Formerly Executive Officer of campaigning organisation Right To Life and then a freelance Project Consultant, Peter brings over a decade of experience and leadership in the charity sector, as well as critical skills in organisation, research, campaigning and communications. He has worked closely with leading figures in the fields of human rights and ethics. Alongside his non-profit work, Peter has deep practical experience of engagement, volunteer mobilisation and supporter outreach through his commercial consulting practice. Peter was Communications Manager for the Anscombe Bioethics Centre, Oxford for several years, working to ensure that the Anscombe Centre’s external messaging through media and other social engagement aligned with its mission to inform Catholics and the wider public on bioethics, as well as conduct research and give occasional talks on bioethical matters.

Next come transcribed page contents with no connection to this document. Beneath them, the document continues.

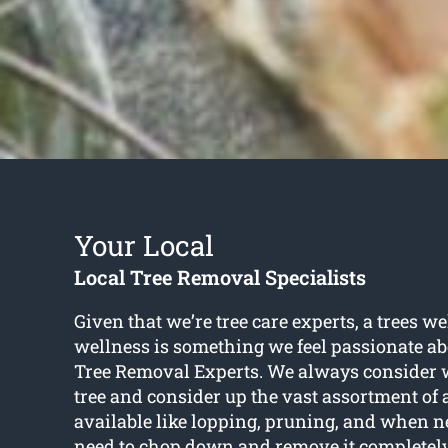
Your Local
Local Tree Removal Specialists
Given that we’re tree care experts, a trees w
wellness is something we feel passionate ab
Tree Removal Experts. We always consider wh
tree and consider up the vast assortment of 
available like lopping, pruning, and when n
need to chop down and remove it completely.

From 2021-23, he was Deputy Chairman (Political and Campaigning) for the Watford Conservative Association, as part of his project consultancy as Election Agent for the WCA, a position within the leadership team of the WCA which involves being responsible for ensuring that literature is legally compliant, that Candidates for all Elections are nominated successfully, and that the expenses for all Elections are kept within legal limits and submitted to local authorities within the required timeframe after Election results have been declared.

For 10 years, Peter was Executive Officer at Right to Life UK on issues relating to disability equality, pre- and post-natal care (esp. for families of children with disabilities, such as Down’s syndrome), suicide prevention, palliative medicine, and informed medical consent. This included organisational and media representation, Parliamentary and public strategy, as well as responsibility for RTL’s online and research endeavours, writing submission papers to inquiries and consultations including for overseas Parliamentary Committees and the United Nations. He also took part in public debates, engaged in media appearances, wrote articles, and gave talks on university campuses.